Secondly, the training regimes consisted of a number of subtrainings, for example, a part of the cognitive training represented paper and pencil units, later a computer-based battery using selected exercises from different training packages. Therefore, the training effect on WM may be due to a number of factors included in a multidomain cognitive training that cannot be disentangled. Moreover, the lack of effects in the physical group was unexpected. We assume that firstly, the training intensity and the ratio of aerobic training were too low and secondly, the total duration of the intervention was too short to observe stable effects on cognitive functions and to induce neural plasticity.
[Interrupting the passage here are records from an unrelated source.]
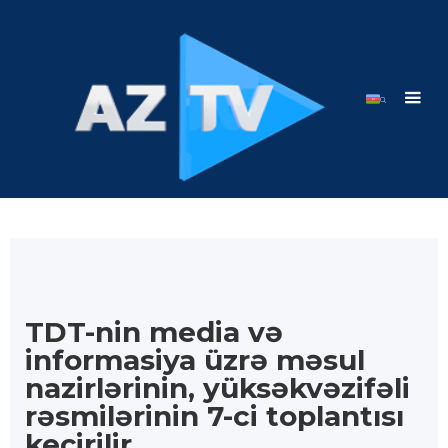
TDT-nin media və
informasiya üzrə məsul
nazirlərinin, yüksəkvəzifəli
rəsmilərinin 7-ci toplantısı
keçirilir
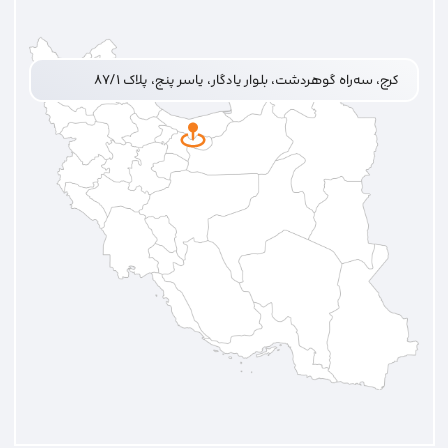
کرج، سه‌راه گوهردشت، بلوار یادگار، یاسر پنج، پلاک ۸۷/۱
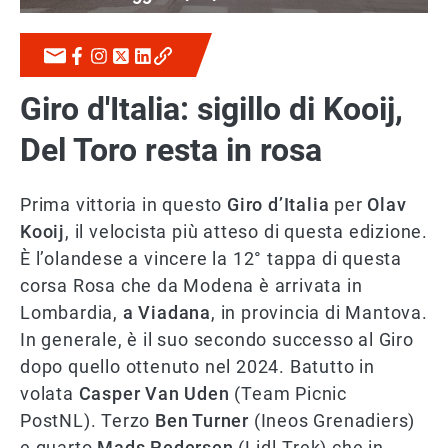
Giro d'Italia: sigillo di Kooij,
Del Toro resta in rosa
Prima vittoria in questo
Giro d’Italia
per
Olav
Kooij
, il velocista più atteso di questa edizione.
È l’olandese a vincere la 12° tappa di questa
corsa Rosa che da Modena è arrivata in
Lombardia,
a Viadana
, in provincia di Mantova.
In generale, è il suo secondo successo al Giro
dopo quello ottenuto nel 2024. Batutto in
volata
Casper Van Uden
(Team Picnic
PostNL). Terzo
Ben Turner
(Ineos Grenadiers)
e quarto
Mads Pedersen
(Lidl-Trek) che in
Finally, the EEG data were digitally filtered using a 10 Hz low-pass filter. This may reduce the absolute amplitudes of the ERPs. The reason for using this low-pass filtering was to enhance the detectability of the P3a that was difficult to find in some individuals using a higher cut-off. As the same filter was used in our previous study [19], we preferred to use the same data analysis strategy to ensure comparability between the studies. Moreover, we did not use a trigger-box during EEG recording. Instead, trigger pulses via parallel port were sent from the stimulation computer to the EEG-system. This may sporadically lead to timing inaccuracies.

5. Conclusions

This study shows different effects of the three trainer-guided training regimes, which were each conducted for 4 months twice a week. The cognitive training led to an increased performance in a backward digit-span task and 2-back task compared to the control groups, indicating improvement of WM capacity. In the ERP, the P3a was increased in trials preceding correctly detected target trial and the P3b in target trials. Physical training led to a numeric reduction in reaction times to the target but not to changes in the P3a or P3b. As the target detection rate did not change, no improvement of WM was evident. The relaxation training group which exhibited no behavioural changes showed an unexpected reduction in the P3 complex after the training. This may be due to a specific reduction of activity due to relaxation. The no-contact control group showed no changes in behaviour and ERPs which show that repeated testing after 4 months do not markedly change cognition. In sum, a four month multidomain paper and pencil and computerized cognitive training seem to produce the most reliable gains in WM capacity by improved representation of stored items compared to physical or relaxation training and no-contact control group.

Conflicts of Interest

The authors declare that there are no conflicts of interest regarding the publication of this article.


This work was funded by a grant from the German Insurance Association (GDV; Gesamtverband der Deutschen Versicherungswirtschaft). Moreover, the authors wish to thank Ludger Blanke for programming the task and technical support and Christiane Westedt, Brita Rietdorf, Claudia Frieg, and Pia Deltendre for their help in organization and conduction of the study.